いずれにしても、人とお仕事している時は、
生きた心地がしませんから、
私は締め切りは自分が、
「この日程ならできる」と自信を持てる日程より、
最低でも1日は多く、もらうようにしています。

この辺のタイム感、スケジュール・センスが磨けないと、
いつもいつも、まわりの人に迷惑をかけることになりますし、
結局、最後の練りに練る時間が足りなくて、
中途半端な状態で作品を出さなくちゃいけなくなります。

 

ポンはギフト。

たくさん音楽を聴いたり、本を読んだり、旅に出たり、
美しいものをたっぷり見たりする人めがけて落ちてくるギフト。

時に、な〜んにも考えていないときにも、ポンともらえることもあるけど、

基本は、「私、書くんです」「私、創るんです」という、
シグナルを発信している人を見つけて飛んでくるギフトです。

打ち止めも売り切れもない、
無限のリソースの存在を信じて、
今日もひと唸り。

ポン、お願いしますっ!

毎週月曜発行中!声に関するマニアックな情報やインサイドストーリーをお届けする無料メルマガ『声出していこうっ』。メルマガのお便りフォームから、ヴォーカリストの質問、疑問にお答えもしています。バックナンバーも読めますよ。

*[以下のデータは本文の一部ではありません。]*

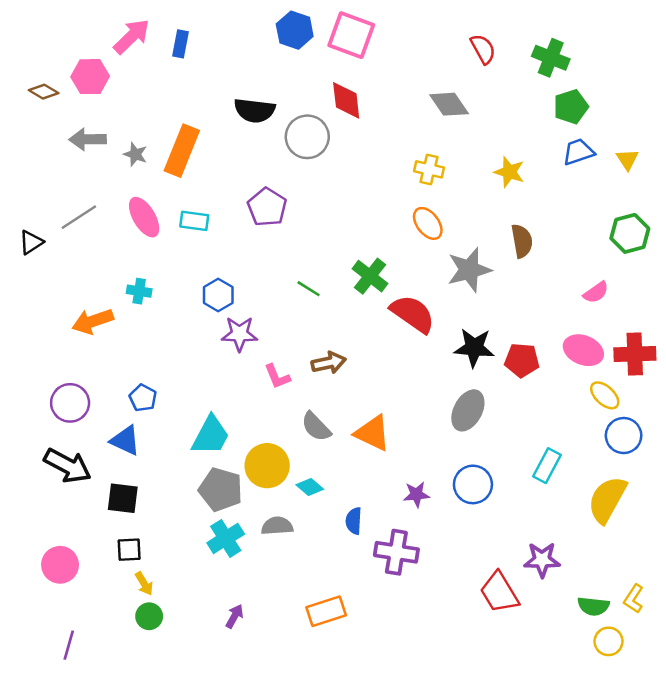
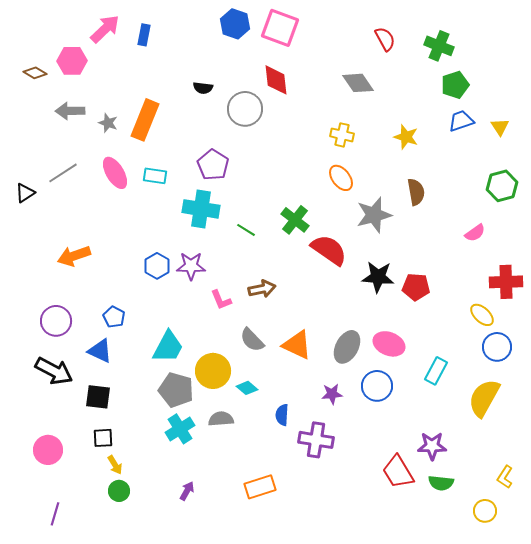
black semicircle: (255, 110) -> (203, 88), size x0.6
cyan cross: (139, 291) -> (201, 209), moved, size x1.8
blue hexagon: (218, 295) -> (157, 266), moved
pink ellipse: (583, 350) -> (389, 344), moved
gray ellipse: (468, 410) -> (347, 347), moved
green semicircle: (593, 606) -> (441, 483), moved

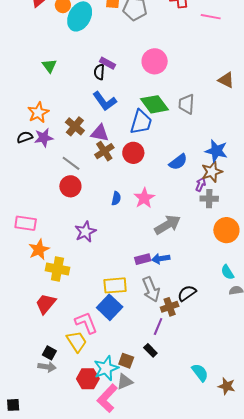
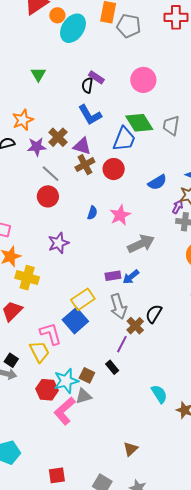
purple star: (44, 138) -> (37, 147), moved
blue arrow: (161, 259) -> (131, 277), turned -36
yellow rectangle: (115, 285) -> (83, 299), turned -35
black semicircle: (187, 293) -> (154, 314), turned -30
brown cross: (170, 307) -> (135, 326), turned -30

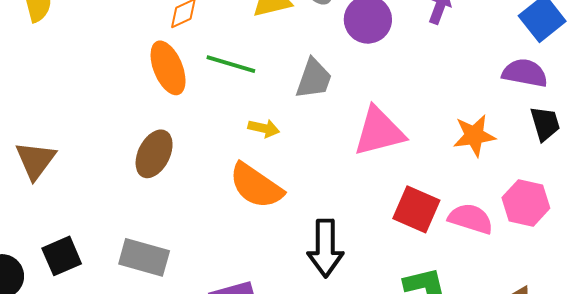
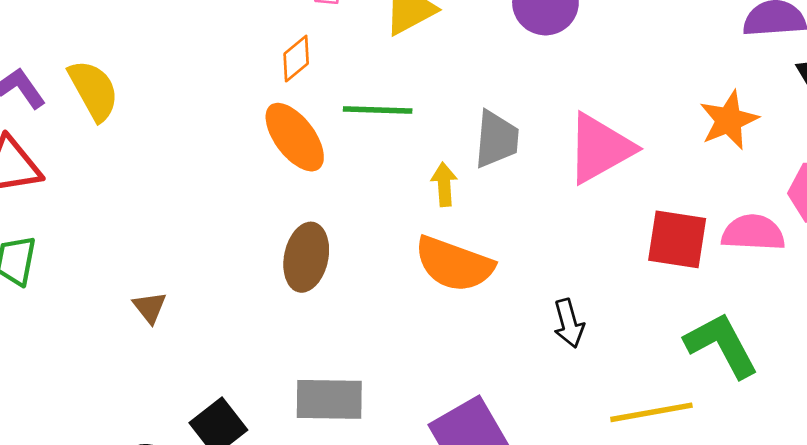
gray trapezoid: (314, 79) -> (496, 139), moved
yellow arrow: (264, 128) -> (444, 184), turned -92
brown triangle: (36, 160) -> (150, 307), size x0.6
black arrow: (325, 248) -> (569, 323), size x0.6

 - B面Blog, クリエイト, 夢を叶える , ,

  関連記事

とりあえず飛び込め~Singer’s Tips #32~

うまくなったら、バンドやりたい。 いい曲書けたら、音源つくりたい。 自信がついた …

「動画、まだヨコで撮ってるんすか?」

まわりにナマイキなことを言う「若者」が増えてきました。 いや、正確に言うと、かつ …

死ぬかと思うくらい馬鹿なこと、いくつやるか。

MTL12でお世話になったシンフォニーサロン(昨年9月閉館)のHPに、 私のイン …

ダメな時はダメ。それでいいのだ。

一昨日から、 書いても書いても仕上がらない記事がありまして。 どうやってもアップ …

絶対音感、いりますか?

つい先日、某テレビ局の方から不思議なお仕事の依頼があり、 お話を伺いました。 内 …

働こう!ガールズ!

何十年かぶりに、ハリソン・フォード、シガニー・ウィーバー、メラニー・グリフィスと …

「できない気がしない」自分を信じる。

「できない」「無理だ」と思えたら、人生はどんなに楽だろう。 高校時代から、現在に …

自分のお尻を蹴飛ばす瞬間

「えいっ!」 やらねばならぬ、 やりたい、 いや、やるのだ。 そう決意をかためて …

「もっと遊べ!」という謎のワード

「MISUMIちゃんは、もっと遊ばなくっちゃ。」 来る日も来る日も歌のことばかり …

「こちとら何年やってると思ってんのよ!」

「こちとら何年やってると思ってんだっ!?」 誰かに自分の専門分野を誉められた時に …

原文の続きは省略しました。